*** Opening of Records for this task ***

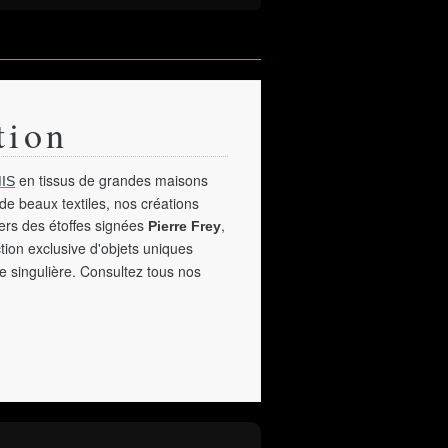
tion
en tissus de grandes maisons
IS
de beaux textiles, nos créations
vers des étoffes signées
,
Pierre Frey
tion exclusive d'objets uniques
e singulière. Consultez tous nos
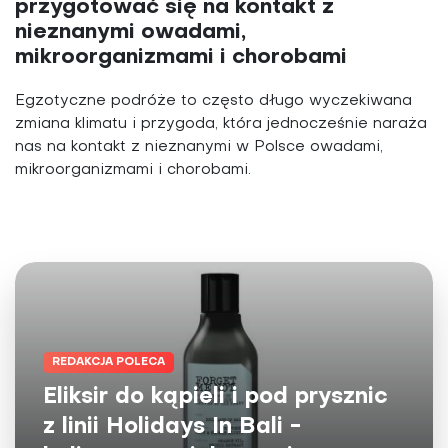
przygotować się na kontakt z
nieznanymi owadami,
mikroorganizmami i chorobami
Egzotyczne podróże to często długo wyczekiwana
zmiana klimatu i przygoda, która jednocześnie naraża
nas na kontakt z nieznanymi w Polsce owadami,
mikroorganizmami i chorobami.
REDAKCJA POLECA
Eliksir do kąpieli i pod prysznic
z linii Holidays In Bali -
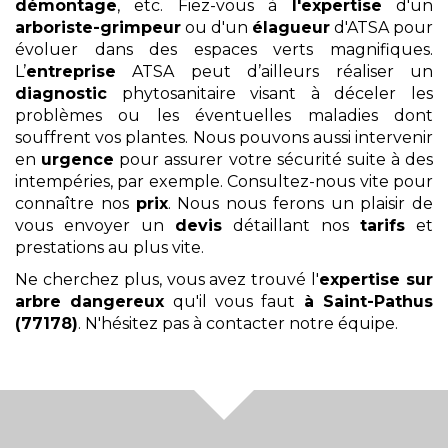
démontage
, etc. Fiez-vous à
l'expertise
d'un
arboriste-grimpeur
ou d'un
élagueur
d'ATSA pour
évoluer dans des espaces verts magnifiques.
L’
entreprise
ATSA peut d’ailleurs réaliser un
diagnostic
phytosanitaire visant à déceler les
problèmes ou les éventuelles maladies dont
souffrent vos plantes. Nous pouvons aussi intervenir
en
urgence
pour assurer votre sécurité suite à des
intempéries, par exemple. Consultez-nous vite pour
connaître nos
prix
. Nous nous ferons un plaisir de
vous envoyer un
devis
détaillant nos
tarifs
et
prestations au plus vite.
Ne cherchez plus, vous avez trouvé l'
expertise sur
arbre dangereux
qu'il vous faut
à Saint-Pathus
(77178)
. N'hésitez pas à contacter notre équipe.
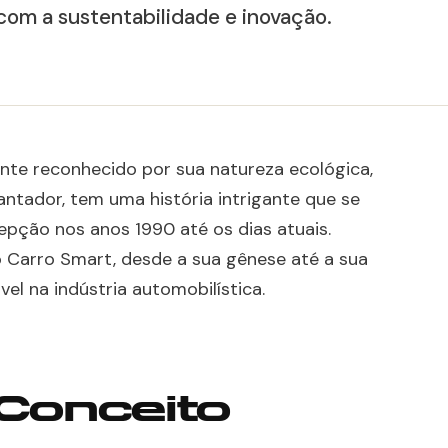
com a sustentabilidade e inovação.
nte reconhecido por sua natureza ecológica,
antador, tem uma história intrigante que se
pção nos anos 1990 até os dias atuais.
o Carro Smart, desde a sua gênese até a sua
l na indústria automobilística.
 Conceito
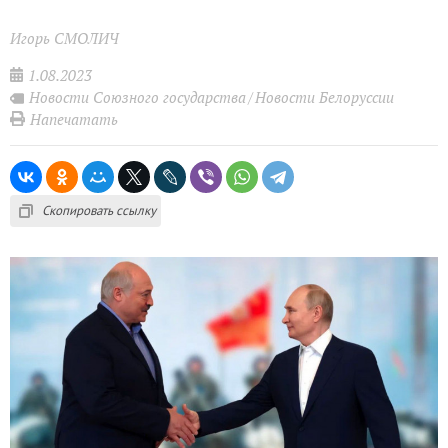
Игорь СМОЛИЧ
1.08.2023
Новости Союзного государства
Новости Белоруссии
Напечатать
Скопировать ссылку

*** Close of Records for this task ***

◆ **Work order**
Your reply should consist only of the lines running from the line with "przygotować się na kontakt z" to the end of the entries, both included, copied exactly and without any pictures.

◆ **Response to the exercise**
przygotować się na kontakt z
nieznanymi owadami,
mikroorganizmami i chorobami
Egzotyczne podróże to często długo wyczekiwana
zmiana klimatu i przygoda, która jednocześnie naraża
nas na kontakt z nieznanymi w Polsce owadami,
mikroorganizmami i chorobami.
REDAKCJA POLECA
Eliksir do kąpieli i pod prysznic
z linii Holidays In Bali -
démontage
, etc. Fiez-vous à
l'expertise
d'un
arboriste-grimpeur
ou d'un
élagueur
d'ATSA pour
évoluer dans des espaces verts magnifiques.
L’
entreprise
ATSA peut d’ailleurs réaliser un
diagnostic
phytosanitaire visant à déceler les
problèmes ou les éventuelles maladies dont
souffrent vos plantes. Nous pouvons aussi intervenir
en
urgence
pour assurer votre sécurité suite à des
intempéries, par exemple. Consultez-nous vite pour
connaître nos
prix
. Nous nous ferons un plaisir de
vous envoyer un
devis
détaillant nos
tarifs
et
prestations au plus vite.
Ne cherchez plus, vous avez trouvé l'
expertise sur
arbre dangereux
qu'il vous faut
à Saint-Pathus
(77178)
. N'hésitez pas à contacter notre équipe.
com a sustentabilidade e inovação.
nte reconhecido por sua natureza ecológica,
antador, tem uma história intrigante que se
pção nos anos 1990 até os dias atuais.
o Carro Smart, desde a sua gênese até a sua
l na indústria automobilística.
 Conceito
Игорь СМОЛИЧ
1.08.2023
Новости Союзного государства
Новости Белоруссии
Напечатать
Скопировать ссылку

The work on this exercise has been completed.